**Instructions for the task:**
Exclude the pictures. Transcribe, exactly as written, the lines from the one with "Mask anything matching" through the end of the entries below.

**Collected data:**
===============

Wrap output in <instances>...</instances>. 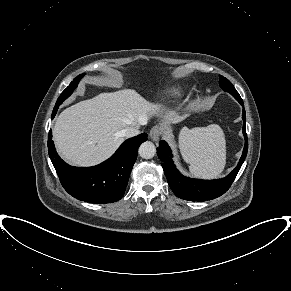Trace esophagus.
<instances>
[{"instance_id": "1", "label": "esophagus", "mask_w": 291, "mask_h": 291, "mask_svg": "<svg viewBox=\"0 0 291 291\" xmlns=\"http://www.w3.org/2000/svg\"><path fill=\"white\" fill-rule=\"evenodd\" d=\"M161 135H162V129L158 125L153 126L152 129L150 130L149 136L151 140L155 142L159 141V139L161 138Z\"/></svg>"}]
</instances>
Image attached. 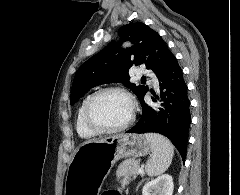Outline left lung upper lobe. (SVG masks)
<instances>
[{
	"mask_svg": "<svg viewBox=\"0 0 240 195\" xmlns=\"http://www.w3.org/2000/svg\"><path fill=\"white\" fill-rule=\"evenodd\" d=\"M120 41H131L134 46L123 50L112 41L101 52L91 57L76 72L71 89V104L78 101L89 89L112 82L124 83L144 103L148 86L129 82L132 66L144 65L155 74L172 55L167 44L157 32L143 23H130L118 31Z\"/></svg>",
	"mask_w": 240,
	"mask_h": 195,
	"instance_id": "1",
	"label": "left lung upper lobe"
}]
</instances>
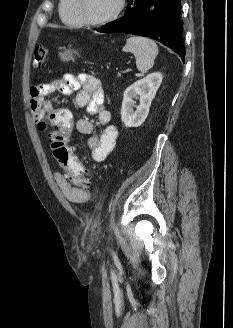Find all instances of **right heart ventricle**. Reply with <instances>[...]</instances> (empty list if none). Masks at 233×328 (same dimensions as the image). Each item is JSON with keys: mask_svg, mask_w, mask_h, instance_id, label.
I'll return each mask as SVG.
<instances>
[{"mask_svg": "<svg viewBox=\"0 0 233 328\" xmlns=\"http://www.w3.org/2000/svg\"><path fill=\"white\" fill-rule=\"evenodd\" d=\"M74 5L75 0H60L59 14L65 25L72 28H79L82 24L76 16Z\"/></svg>", "mask_w": 233, "mask_h": 328, "instance_id": "1", "label": "right heart ventricle"}]
</instances>
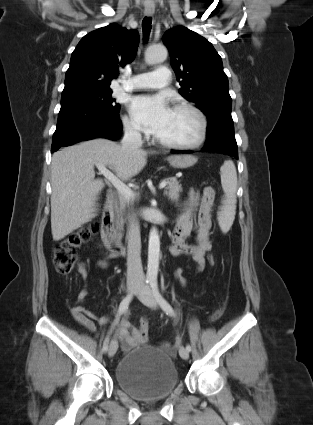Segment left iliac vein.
<instances>
[{
  "instance_id": "left-iliac-vein-1",
  "label": "left iliac vein",
  "mask_w": 313,
  "mask_h": 425,
  "mask_svg": "<svg viewBox=\"0 0 313 425\" xmlns=\"http://www.w3.org/2000/svg\"><path fill=\"white\" fill-rule=\"evenodd\" d=\"M138 295H139V299L141 300V302L143 304H145L146 306L153 308V309L157 308V300L154 297V295H153V293H152V291H151V289L148 285L139 284ZM179 355L183 359H188L189 358V351L185 347H180Z\"/></svg>"
}]
</instances>
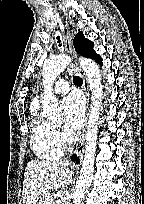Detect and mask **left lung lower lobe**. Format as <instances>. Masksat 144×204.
I'll list each match as a JSON object with an SVG mask.
<instances>
[{"instance_id": "0a47b994", "label": "left lung lower lobe", "mask_w": 144, "mask_h": 204, "mask_svg": "<svg viewBox=\"0 0 144 204\" xmlns=\"http://www.w3.org/2000/svg\"><path fill=\"white\" fill-rule=\"evenodd\" d=\"M100 65H102V59L101 57H98L97 59H95Z\"/></svg>"}]
</instances>
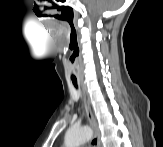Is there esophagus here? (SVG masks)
I'll list each match as a JSON object with an SVG mask.
<instances>
[{
	"mask_svg": "<svg viewBox=\"0 0 163 147\" xmlns=\"http://www.w3.org/2000/svg\"><path fill=\"white\" fill-rule=\"evenodd\" d=\"M82 87H83L84 102H85V106H86L87 112H88L89 123L94 132L90 143H91L92 147H100L99 130H98L96 119H95L94 114L91 109L90 97L86 90V87L84 85Z\"/></svg>",
	"mask_w": 163,
	"mask_h": 147,
	"instance_id": "34e87169",
	"label": "esophagus"
}]
</instances>
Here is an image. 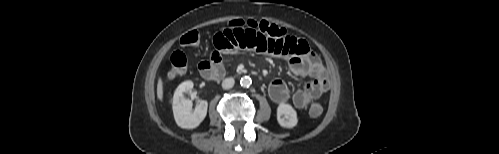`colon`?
<instances>
[{
    "label": "colon",
    "instance_id": "colon-1",
    "mask_svg": "<svg viewBox=\"0 0 499 154\" xmlns=\"http://www.w3.org/2000/svg\"><path fill=\"white\" fill-rule=\"evenodd\" d=\"M230 28H253L259 30L260 32L274 37V38H282L286 35V32L283 28L268 21H254V20H236L230 22ZM200 36L197 31H190L184 34L180 39V44L184 48H189L195 46L199 43ZM187 56L186 53L182 50H177L173 52L170 57V67H169V76L172 78L183 75L187 70ZM323 112V108L320 103L313 102L309 108V115L313 118L319 117Z\"/></svg>",
    "mask_w": 499,
    "mask_h": 154
}]
</instances>
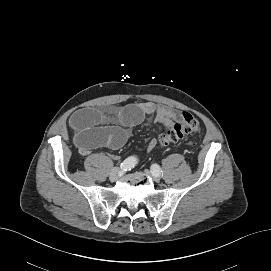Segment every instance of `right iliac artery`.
Masks as SVG:
<instances>
[{"label":"right iliac artery","mask_w":271,"mask_h":271,"mask_svg":"<svg viewBox=\"0 0 271 271\" xmlns=\"http://www.w3.org/2000/svg\"><path fill=\"white\" fill-rule=\"evenodd\" d=\"M137 163V158L134 157V156H131V157H128L127 159H125L120 167L122 170L124 171H128V170H131Z\"/></svg>","instance_id":"obj_1"}]
</instances>
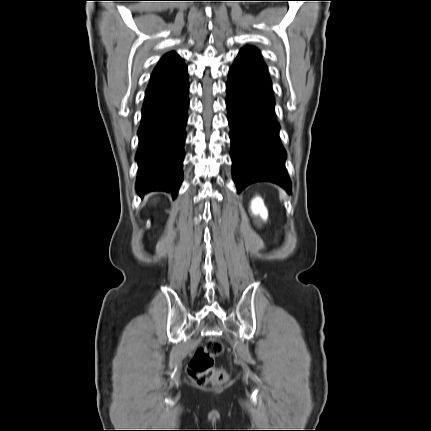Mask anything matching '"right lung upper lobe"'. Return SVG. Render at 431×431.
Returning <instances> with one entry per match:
<instances>
[{
  "mask_svg": "<svg viewBox=\"0 0 431 431\" xmlns=\"http://www.w3.org/2000/svg\"><path fill=\"white\" fill-rule=\"evenodd\" d=\"M187 68L174 52L166 54L152 73L145 98L154 96L187 76Z\"/></svg>",
  "mask_w": 431,
  "mask_h": 431,
  "instance_id": "obj_1",
  "label": "right lung upper lobe"
}]
</instances>
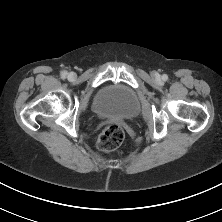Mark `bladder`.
<instances>
[{
	"label": "bladder",
	"mask_w": 222,
	"mask_h": 222,
	"mask_svg": "<svg viewBox=\"0 0 222 222\" xmlns=\"http://www.w3.org/2000/svg\"><path fill=\"white\" fill-rule=\"evenodd\" d=\"M99 118H132L139 111V101L128 86L112 84L101 89L92 103Z\"/></svg>",
	"instance_id": "bladder-1"
}]
</instances>
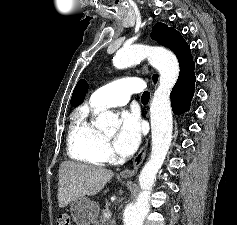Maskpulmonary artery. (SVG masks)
Segmentation results:
<instances>
[{
	"label": "pulmonary artery",
	"instance_id": "e3ab8cb5",
	"mask_svg": "<svg viewBox=\"0 0 237 225\" xmlns=\"http://www.w3.org/2000/svg\"><path fill=\"white\" fill-rule=\"evenodd\" d=\"M144 88L140 78L126 77L99 87L91 95V104L98 108L122 106L128 103L131 94L139 93Z\"/></svg>",
	"mask_w": 237,
	"mask_h": 225
}]
</instances>
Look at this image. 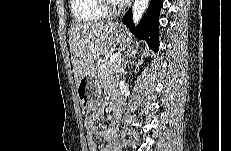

===============

**Exercise output:**
Mask anything matching '"right lung upper lobe"'. Return SVG. Render at 431×431.
Returning <instances> with one entry per match:
<instances>
[{
  "mask_svg": "<svg viewBox=\"0 0 431 431\" xmlns=\"http://www.w3.org/2000/svg\"><path fill=\"white\" fill-rule=\"evenodd\" d=\"M187 68L174 52L166 54L152 73L145 98L154 96L187 76Z\"/></svg>",
  "mask_w": 431,
  "mask_h": 431,
  "instance_id": "obj_1",
  "label": "right lung upper lobe"
}]
</instances>
Mark `bladder`.
<instances>
[{
	"label": "bladder",
	"mask_w": 222,
	"mask_h": 222,
	"mask_svg": "<svg viewBox=\"0 0 222 222\" xmlns=\"http://www.w3.org/2000/svg\"><path fill=\"white\" fill-rule=\"evenodd\" d=\"M99 118H132L139 111V101L128 86L112 84L101 89L92 103Z\"/></svg>",
	"instance_id": "bladder-1"
}]
</instances>
Maskpulmonary artery. (SVG masks)
Segmentation results:
<instances>
[{
	"label": "pulmonary artery",
	"instance_id": "e3ab8cb5",
	"mask_svg": "<svg viewBox=\"0 0 237 225\" xmlns=\"http://www.w3.org/2000/svg\"><path fill=\"white\" fill-rule=\"evenodd\" d=\"M144 88L140 78L126 77L99 87L91 95V104L98 108L122 106L128 103L131 94L139 93Z\"/></svg>",
	"mask_w": 237,
	"mask_h": 225
}]
</instances>
Look at this image. 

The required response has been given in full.